What is expected:
Everything in the data below except the pictures must be repeated word for word.

Records to process:
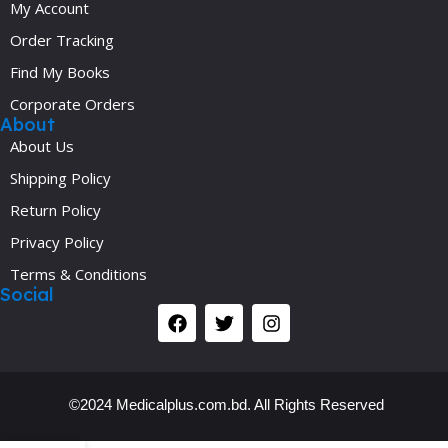
My Account
Order Tracking
Find My Books
Corporate Orders
About
About Us
Shipping Policy
Return Policy
Privacy Policy
Terms & Conditions
Social
©2024 Medicalplus.com.bd. All Rights Reserved
Y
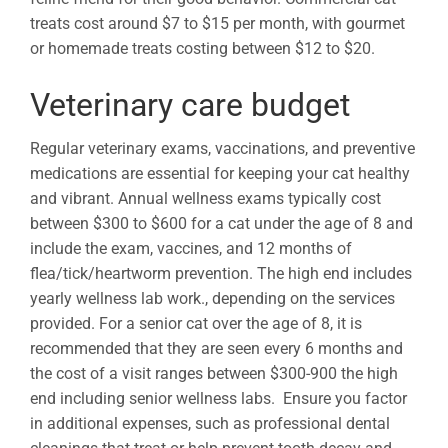
treats cost around $7 to $15 per month, with gourmet
or homemade treats costing between $12 to $20.
Veterinary care budget
Regular veterinary exams, vaccinations, and preventive
medications are essential for keeping your cat healthy
and vibrant. Annual wellness exams typically cost
between $300 to $600 for a cat under the age of 8 and
include the exam, vaccines, and 12 months of
flea/tick/heartworm prevention. The high end includes
yearly wellness lab work., depending on the services
provided. For a senior cat over the age of 8, it is
recommended that they are seen every 6 months and
the cost of a visit ranges between $300-900 the high
end including senior wellness labs. Ensure you factor
in additional expenses, such as professional dental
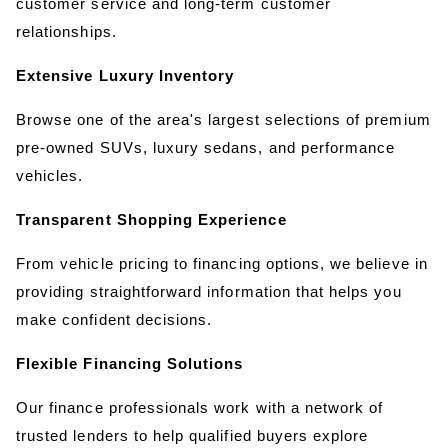
customer service and long-term customer 
relationships.
Extensive Luxury Inventory
Browse one of the area's largest selections of premium 
pre-owned SUVs, luxury sedans, and performance 
vehicles.
Transparent Shopping Experience
From vehicle pricing to financing options, we believe in 
providing straightforward information that helps you 
make confident decisions.
Flexible Financing Solutions
Our finance professionals work with a network of 
trusted lenders to help qualified buyers explore 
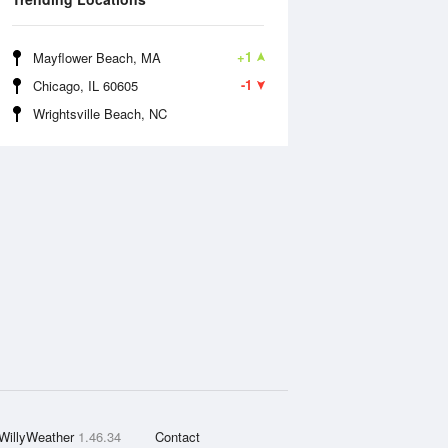
+1
Mayflower Beach, MA
-1
Chicago, IL 60605
Wrightsville Beach, NC
WillyWeather
1.46.34
Contact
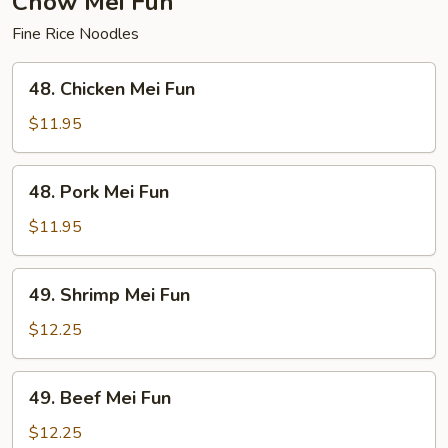
Chow Mei Fun
Fine Rice Noodles
48.
48. Chicken Mei Fun
Chicken
Mei
$11.95
Fun
48.
48. Pork Mei Fun
Pork
Mei
$11.95
Fun
49.
49. Shrimp Mei Fun
Shrimp
Mei
$12.25
Fun
49.
49. Beef Mei Fun
Beef
Mei
$12.25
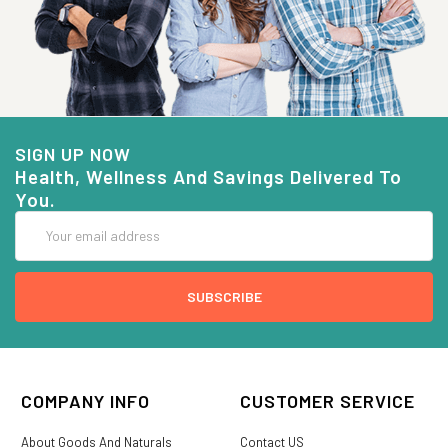
SIGN UP NOW
Health, Wellness And Savings Delivered To
You.
Email
Address
COMPANY INFO
CUSTOMER SERVICE
About Goods And Naturals
Contact US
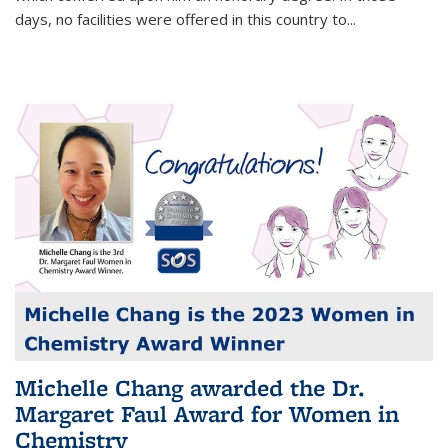
days, no facilities were offered in this country to...
Michelle Chang awarded the Dr.
Margaret Faul Award for Women in
Chemistry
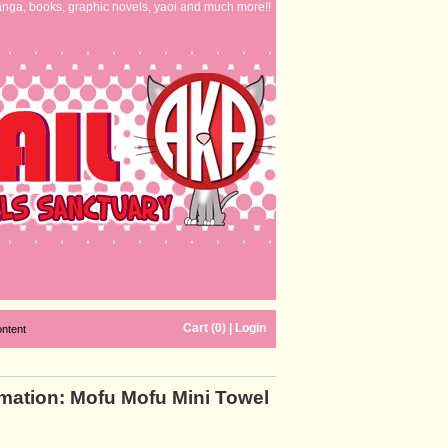
nga, books, graphic novels, yaoi and much more!!
Cart (0)
|
Login
ontent
mation: Mofu Mofu Mini Towel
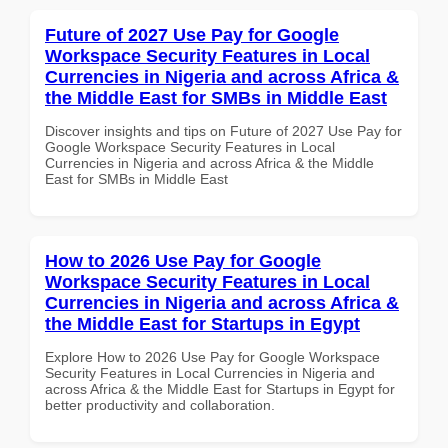
Future of 2027 Use Pay for Google
Workspace Security Features in Local
Currencies in Nigeria and across Africa &
the Middle East for SMBs in Middle East
Discover insights and tips on Future of 2027 Use Pay for
Google Workspace Security Features in Local
Currencies in Nigeria and across Africa & the Middle
East for SMBs in Middle East
How to 2026 Use Pay for Google
Workspace Security Features in Local
Currencies in Nigeria and across Africa &
the Middle East for Startups in Egypt
Explore How to 2026 Use Pay for Google Workspace
Security Features in Local Currencies in Nigeria and
across Africa & the Middle East for Startups in Egypt for
better productivity and collaboration.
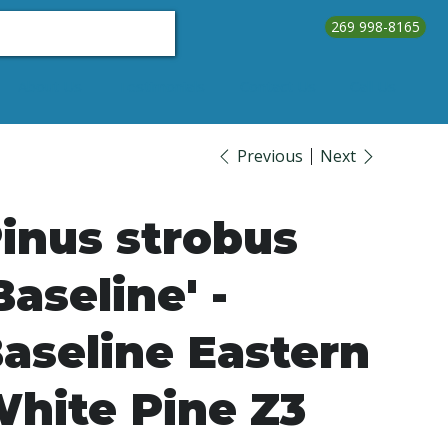
269 998-8165
About Us
Testimonials
Contact Us
Call Us
Previous
Next
inus strobus
Baseline' -
aseline Eastern
hite Pine Z3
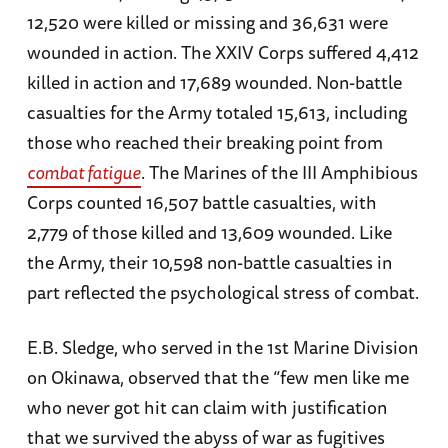
12,520 were killed or missing and 36,631 were
wounded in action. The XXIV Corps suffered 4,412
killed in action and 17,689 wounded. Non-battle
casualties for the Army totaled 15,613, including
those who reached their breaking point from
combat fatigue
. The Marines of the III Amphibious
Corps counted 16,507 battle casualties, with
2,779 of those killed and 13,609 wounded. Like
the Army, their 10,598 non-battle casualties in
part reflected the psychological stress of combat.
E.B. Sledge, who served in the 1st Marine Division
on Okinawa, observed that the “few men like me
who never got hit can claim with justification
that we survived the abyss of war as fugitives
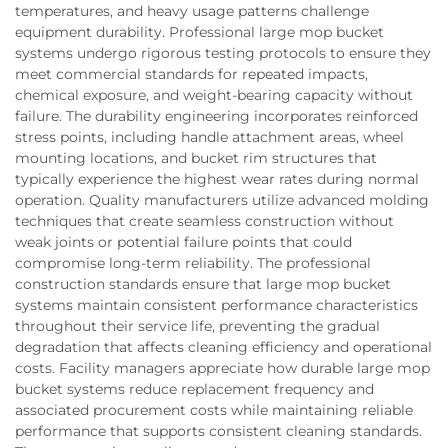
temperatures, and heavy usage patterns challenge
equipment durability. Professional large mop bucket
systems undergo rigorous testing protocols to ensure they
meet commercial standards for repeated impacts,
chemical exposure, and weight-bearing capacity without
failure. The durability engineering incorporates reinforced
stress points, including handle attachment areas, wheel
mounting locations, and bucket rim structures that
typically experience the highest wear rates during normal
operation. Quality manufacturers utilize advanced molding
techniques that create seamless construction without
weak joints or potential failure points that could
compromise long-term reliability. The professional
construction standards ensure that large mop bucket
systems maintain consistent performance characteristics
throughout their service life, preventing the gradual
degradation that affects cleaning efficiency and operational
costs. Facility managers appreciate how durable large mop
bucket systems reduce replacement frequency and
associated procurement costs while maintaining reliable
performance that supports consistent cleaning standards.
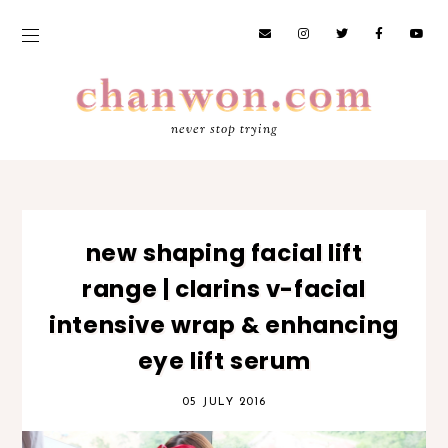
never stop trying
new shaping facial lift
range | clarins v-facial
intensive wrap & enhancing
eye lift serum
05 JULY 2016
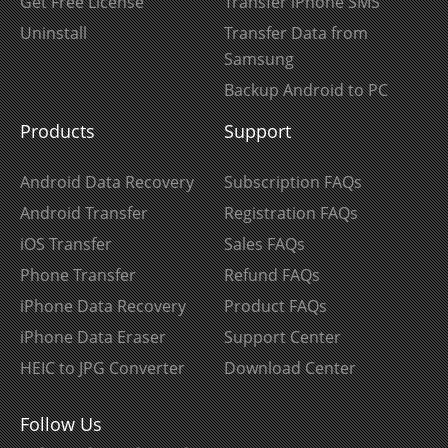
Get Free License
Transfer iPhone SMS
Uninstall
Transfer Data from
Samsung
Backup Android to PC
Products
Support
Android Data Recovery
Subscription FAQs
Android Transfer
Registration FAQs
iOS Transfer
Sales FAQs
Phone Transfer
Refund FAQs
iPhone Data Recovery
Product FAQs
iPhone Data Eraser
Support Center
HEIC to JPG Converter
Download Center
Follow Us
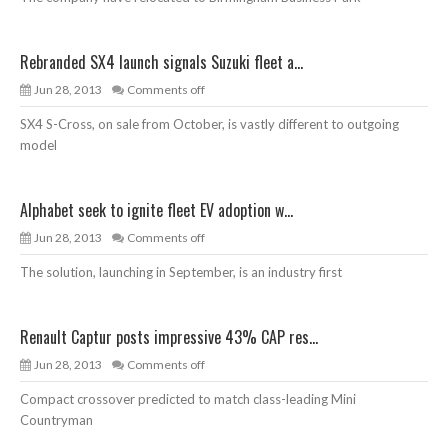
Rebranded SX4 launch signals Suzuki fleet a...
Jun 28, 2013
Comments off
SX4 S-Cross, on sale from October, is vastly different to outgoing
model
Alphabet seek to ignite fleet EV adoption w...
Jun 28, 2013
Comments off
The solution, launching in September, is an industry first
Renault Captur posts impressive 43% CAP res...
Jun 28, 2013
Comments off
Compact crossover predicted to match class-leading Mini
Countryman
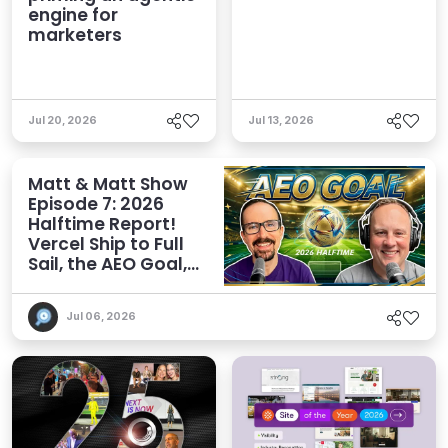
engine for
marketers
Jul 20, 2026
Jul 13, 2026
Matt & Matt Show
Episode 7: 2026
Halftime Report!
Vercel Ship to Full
Sail, the AEO Goal,
and More
Jul 06, 2026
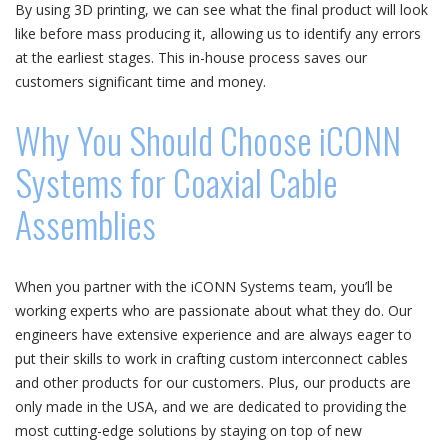
By using 3D printing, we can see what the final product will look
like before mass producing it, allowing us to identify any errors
at the earliest stages. This in-house process saves our
customers significant time and money.
Why You Should Choose iCONN
Systems for Coaxial Cable
Assemblies
When you partner with the iCONN Systems team, you’ll be
working experts who are passionate about what they do. Our
engineers have extensive experience and are always eager to
put their skills to work in crafting custom interconnect cables
and other products for our customers. Plus, our products are
only made in the USA, and we are dedicated to providing the
most cutting-edge solutions by staying on top of new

Answer to the problem:
My Account
Order Tracking
Find My Books
Corporate Orders
About
About Us
Shipping Policy
Return Policy
Privacy Policy
Terms & Conditions
Social
©2024 Medicalplus.com.bd. All Rights Reserved
Y
treats cost around $7 to $15 per month, with gourmet
or homemade treats costing between $12 to $20.
Veterinary care budget
Regular veterinary exams, vaccinations, and preventive
medications are essential for keeping your cat healthy
and vibrant. Annual wellness exams typically cost
between $300 to $600 for a cat under the age of 8 and
include the exam, vaccines, and 12 months of
flea/tick/heartworm prevention. The high end includes
yearly wellness lab work., depending on the services
provided. For a senior cat over the age of 8, it is
recommended that they are seen every 6 months and
the cost of a visit ranges between $300-900 the high
end including senior wellness labs. Ensure you factor
in additional expenses, such as professional dental
customer service and long-term customer 
relationships.
Extensive Luxury Inventory
Browse one of the area's largest selections of premium 
pre-owned SUVs, luxury sedans, and performance 
vehicles.
Transparent Shopping Experience
From vehicle pricing to financing options, we believe in 
providing straightforward information that helps you 
make confident decisions.
Flexible Financing Solutions
Our finance professionals work with a network of 
trusted lenders to help qualified buyers explore 
+1
Mayflower Beach, MA
-1
Chicago, IL 60605
Wrightsville Beach, NC
WillyWeather
1.46.34
Contact
Chow Mei Fun
Fine Rice Noodles
48.
48. Chicken Mei Fun
Chicken
Mei
$11.95
Fun
48.
48. Pork Mei Fun
Pork
Mei
$11.95
Fun
49.
49. Shrimp Mei Fun
Shrimp
Mei
$12.25
Fun
49.
49. Beef Mei Fun
Beef
Mei
$12.25
SIGN UP NOW
Health, Wellness And Savings Delivered To
You.
Email
Address
COMPANY INFO
CUSTOMER SERVICE
About Goods And Naturals
Contact US
days, no facilities were offered in this country to...
Michelle Chang awarded the Dr.
Margaret Faul Award for Women in
Chemistry
nga, books, graphic novels, yaoi and much more!!
Cart (0)
|
Login
ontent
mation: Mofu Mofu Mini Towel
Future of 2027 Use Pay for Google
Workspace Security Features in Local
Currencies in Nigeria and across Africa &
the Middle East for SMBs in Middle East
Discover insights and tips on Future of 2027 Use Pay for
Google Workspace Security Features in Local
Currencies in Nigeria and across Africa & the Middle
East for SMBs in Middle East
How to 2026 Use Pay for Google
Workspace Security Features in Local
Currencies in Nigeria and across Africa &
the Middle East for Startups in Egypt
Explore How to 2026 Use Pay for Google Workspace
Security Features in Local Currencies in Nigeria and
across Africa & the Middle East for Startups in Egypt for
better productivity and collaboration.
269 998-8165
About Us
Testimonials
Contact Us
Call Us
Previous
Next
inus strobus
Baseline' -
aseline Eastern
hite Pine Z3
12,520 were killed or missing and 36,631 were
wounded in action. The XXIV Corps suffered 4,412
killed in action and 17,689 wounded. Non-battle
casualties for the Army totaled 15,613, including
those who reached their breaking point from
combat fatigue
. The Marines of the III Amphibious
Corps counted 16,507 battle casualties, with
2,779 of those killed and 13,609 wounded. Like
the Army, their 10,598 non-battle casualties in
part reflected the psychological stress of combat.
E.B. Sledge, who served in the 1st Marine Division
on Okinawa, observed that the “few men like me
who never got hit can claim with justification
that we survived the abyss of war as fugitives
temperatures, and heavy usage patterns challenge
equipment durability. Professional large mop bucket
systems undergo rigorous testing protocols to ensure they
meet commercial standards for repeated impacts,
chemical exposure, and weight-bearing capacity without
failure. The durability engineering incorporates reinforced
stress points, including handle attachment areas, wheel
mounting locations, and bucket rim structures that
typically experience the highest wear rates during normal
operation. Quality manufacturers utilize advanced molding
techniques that create seamless construction without
weak joints or potential failure points that could
compromise long-term reliability. The professional
construction standards ensure that large mop bucket
systems maintain consistent performance characteristics
throughout their service life, preventing the gradual
degradation that affects cleaning efficiency and operational
costs. Facility managers appreciate how durable large mop
bucket systems reduce replacement frequency and
associated procurement costs while maintaining reliable
performance that supports consistent cleaning standards.
never stop trying
new shaping facial lift
range | clarins v-facial
intensive wrap & enhancing
eye lift serum
05 JULY 2016
Get Free License
Transfer iPhone SMS
Uninstall
Transfer Data from
Samsung
Backup Android to PC
Products
Support
Android Data Recovery
Subscription FAQs
Android Transfer
Registration FAQs
iOS Transfer
Sales FAQs
Phone Transfer
Refund FAQs
iPhone Data Recovery
Product FAQs
iPhone Data Eraser
Support Center
HEIC to JPG Converter
Download Center
Follow Us
Rebranded SX4 launch signals Suzuki fleet a...
Jun 28, 2013
Comments off
SX4 S-Cross, on sale from October, is vastly different to outgoing
model
Alphabet seek to ignite fleet EV adoption w...
Jun 28, 2013
Comments off
The solution, launching in September, is an industry first
Renault Captur posts impressive 43% CAP res...
Jun 28, 2013
Comments off
Compact crossover predicted to match class-leading Mini
Countryman
engine for
marketers
Jul 20, 2026
Jul 13, 2026
Matt & Matt Show
Episode 7: 2026
Halftime Report!
Vercel Ship to Full
Sail, the AEO Goal,
and More
Jul 06, 2026
By using 3D printing, we can see what the final product will look
like before mass producing it, allowing us to identify any errors
at the earliest stages. This in-house process saves our
customers significant time and money.
Why You Should Choose iCONN
Systems for Coaxial Cable
Assemblies
When you partner with the iCONN Systems team, you’ll be
working experts who are passionate about what they do. Our
engineers have extensive experience and are always eager to
put their skills to work in crafting custom interconnect cables
and other products for our customers. Plus, our products are
only made in the USA, and we are dedicated to providing the
most cutting-edge solutions by staying on top of new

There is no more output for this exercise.